*Data extract:*
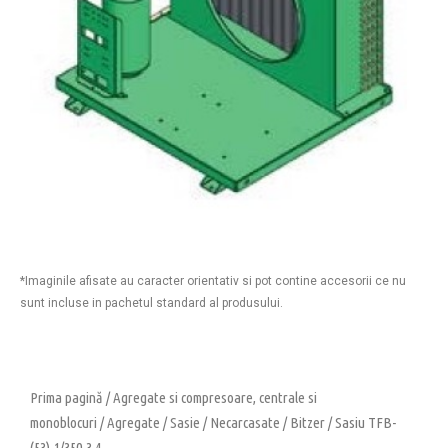
*Imaginile afisate au caracter orientativ si pot contine accesorii ce nu
sunt incluse in pachetul standard al produsului.
Prima pagină
/
Agregate si compresoare, centrale si
monoblocuri
/
Agregate
/
Sasie
/
Necarcasate
/
Bitzer
/ Sasiu TFB-
(53)-1/350-3.4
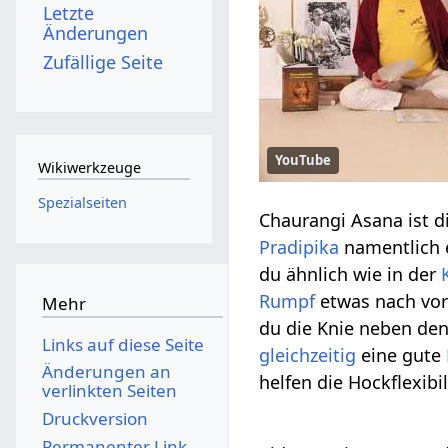
Letzte
Änderungen
Zufällige Seite
YouTube
Wikiwerkzeuge
Spezialseiten
Chaurangi Asana ist d
Pradipika
namentlich e
du ähnlich wie in der
Rumpf
etwas nach vor
Mehr
du die Knie neben den
Links auf diese Seite
gleichzeitig
eine gute
Änderungen an
helfen die Hockflexibil
verlinkten Seiten
Druckversion
Permanenter Link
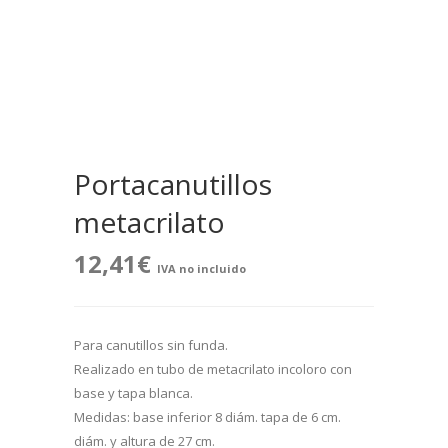
Portacanutillos
metacrilato
12,41
€
IVA no incluido
Para canutillos sin funda.
Realizado en tubo de metacrilato incoloro con
base y tapa blanca.
Medidas: base inferior 8 diám. tapa de 6 cm.
diám. y altura de 27 cm.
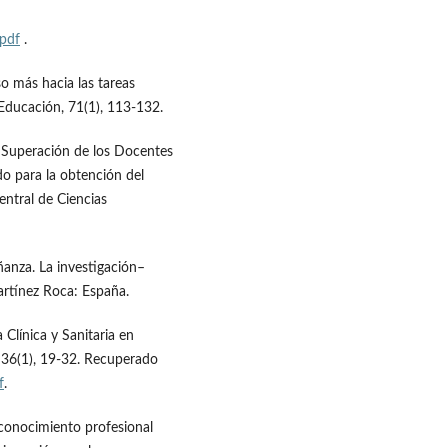
.pdf
.
so más hacia las tareas
Educación, 71(1), 113-132.
la Superación de los Docentes
do para la obtención del
entral de Ciencias
eñanza. La investigación–
artínez Roca: España.
a Clínica y Sanitaria en
, 36(1), 19-32. Recuperado
f
.
 conocimiento profesional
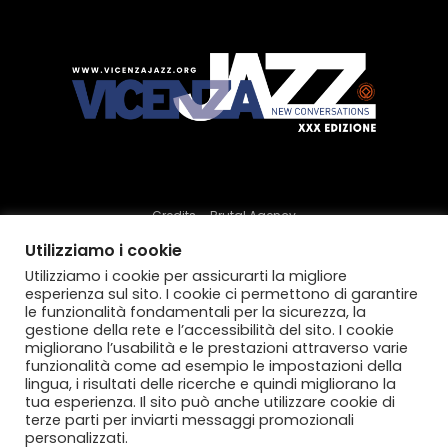
Credits – Brutal Agency
Utilizziamo i cookie
Utilizziamo i cookie per assicurarti la migliore
Facebook
Instagram
esperienza sul sito. I cookie ci permettono di garantire
le funzionalità fondamentali per la sicurezza, la
gestione della rete e l’accessibilità del sito. I cookie
migliorano l’usabilità e le prestazioni attraverso varie
funzionalità come ad esempio le impostazioni della
Iscriviti alla newsletter
lingua, i risultati delle ricerche e quindi migliorano la
tua esperienza. Il sito può anche utilizzare cookie di
terze parti per inviarti messaggi promozionali
personalizzati.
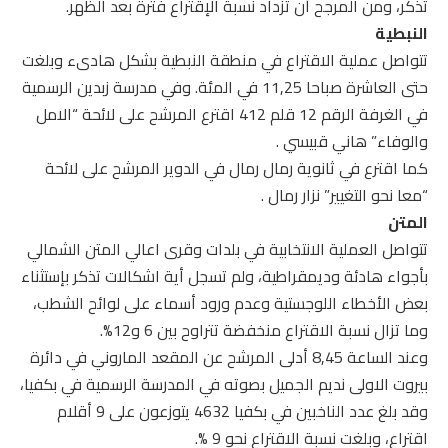
تذكر، ومن المرجح أن تزداد نسبة الإقتراع فترة بعد الظهر.
النبطية
تتواصل عملية الاقتراع في منطقة النبطية بشكل هادىء وبلغت
حتى العاشرة صباحا 11,25 في المئة. وفي مدرسة زبدين الرسمية
في الغرفة الرقم 12 قلم 412 اقترع المرشح على لائحة “الامل
والوفاء” هاني قبيسي .
كما اقترع في ثانوية رمال رمال في الدوير المرشح على لائحة
“معا نحو التغيير” نزار رمال .
المتن
تتواصل العملية الانتخابية في بلدات وقرى اعالي المتن الشمالي
بأجواء هادئة وديمقراطية، ولم تسجل أية اشكالات تذكر بإستثناء
بعض الأخطاء اللوجستية وعدم ورود أسماء على لوائح الشطب،
وما تزال نسبة الاقتراع منخفضة تتراوح بين 6 و12%.
وعند الساعة 8,45 أدلى المرشح عن المقعد الماروني في دائرة
بيروت الاولى نديم الجميل بصوته في المدرسة الرسمية في بكفيا،
وقد بلغ عدد الناخبين في بكفيا 4632 يتوزعون على 9 أقلام
اقتراع، وبلغت نسبة الاقتراع نحو 9 %.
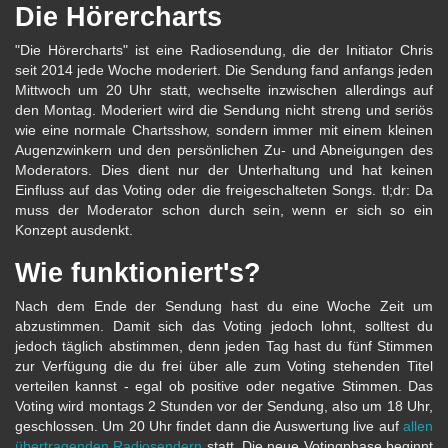
Die Hörercharts
"Die Hörercharts" ist eine Radiosendung, die der Initiator Chris
seit 2014 jede Woche moderiert. Die Sendung fand anfangs jeden
Mittwoch um 20 Uhr statt, wechselte inzwischen allerdings auf
den Montag. Moderiert wird die Sendung nicht streng und seriös
wie eine normale Chartsshow, sondern immer mit einem kleinen
Augenzwinkern und den persönlichen Zu- und Abneigungen des
Moderators. Dies dient nur der Unterhaltung und hat keinen
Einfluss auf das Voting oder die freigeschalteten Songs. tl;dr: Da
muss der Moderator schon durch sein, wenn er sich so ein
Konzept ausdenkt.
Wie funktioniert's?
Nach dem Ende der Sendung hast du eine Woche Zeit um
abzustimmen. Damit sich das Voting jedoch lohnt, solltest du
jedoch täglich abstimmen, denn jeden Tag hast du fünf Stimmen
zur Verfügung die du frei über alle zum Voting stehenden Titel
verteilen kannst - egal ob positive oder negative Stimmen. Das
Voting wird montags 2 Stunden vor der Sendung, also um 18 Uhr,
geschlossen. Um 20 Uhr findet dann die Auswertung live auf
allen
übertragenden Radiosendern
statt. Die neue Votingphase beginnt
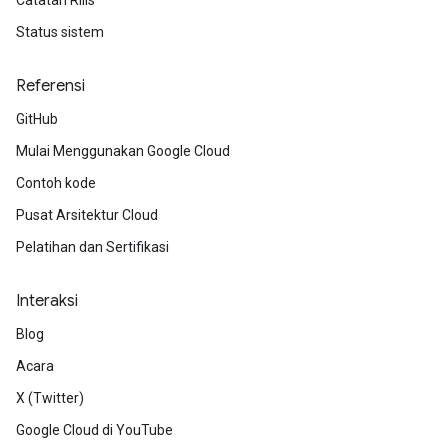
Catatan Rilis
Status sistem
Referensi
GitHub
Mulai Menggunakan Google Cloud
Contoh kode
Pusat Arsitektur Cloud
Pelatihan dan Sertifikasi
Interaksi
Blog
Acara
X (Twitter)
Google Cloud di YouTube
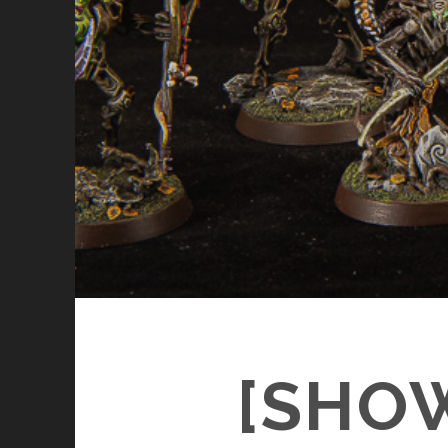
[SHOW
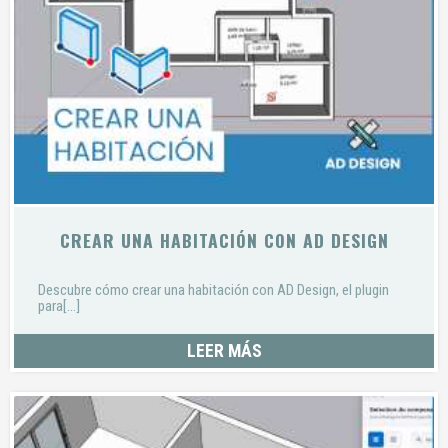
CREAR UNA HABITACIÓN CON AD DESIGN
Descubre cómo crear una habitación con AD Design, el plugin
para[...]
LEER MÁS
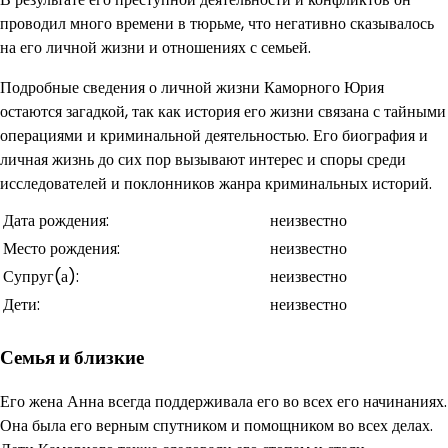
проводил много времени в тюрьме, что негативно сказывалось
на его личной жизни и отношениях с семьей.
Подробные сведения о личной жизни Каморного Юрия
остаются загадкой, так как история его жизни связана с тайными
операциями и криминальной деятельностью. Его биография и
личная жизнь до сих пор вызывают интерес и споры среди
исследователей и поклонников жанра криминальных историй.
Дата рождения:
неизвестно
Место рождения:
неизвестно
Супруг(а):
неизвестно
Дети:
неизвестно
Семья и близкие
Его жена Анна всегда поддерживала его во всех его начинаниях.
Она была его верным спутником и помощником во всех делах.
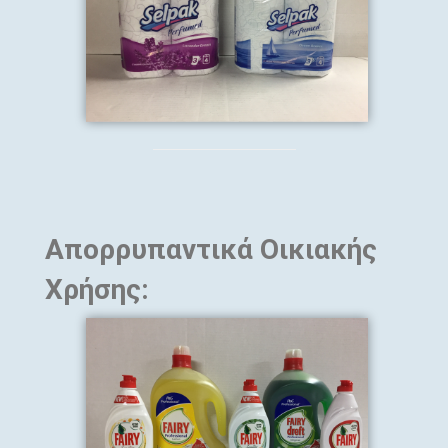
Απορρυπαντικά Οικιακής
Χρήσης:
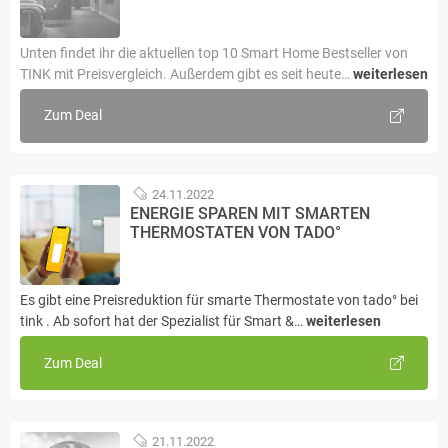
Unten findet ihr die aktuellen top 10 Smart Home Bestseller von
TINK mit Preisvergleich. Außerdem gibt es seit heute…
weiterlesen
Zum Deal
24.11.2022
ENERGIE SPAREN MIT SMARTEN
THERMOSTATEN VON TADO°
Es gibt eine Preisreduktion für smarte Thermostate von tado° bei
tink . Ab sofort hat der Spezialist für Smart &…
weiterlesen
Zum Deal
21.11.2022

*Task prompt:* Return every line from the entries that holds the string "لائحة".

*Answer to this exercise:*
في الغرفة الرقم 12 قلم 412 اقترع المرشح على لائحة “الامل
كما اقترع في ثانوية رمال رمال في الدوير المرشح على لائحة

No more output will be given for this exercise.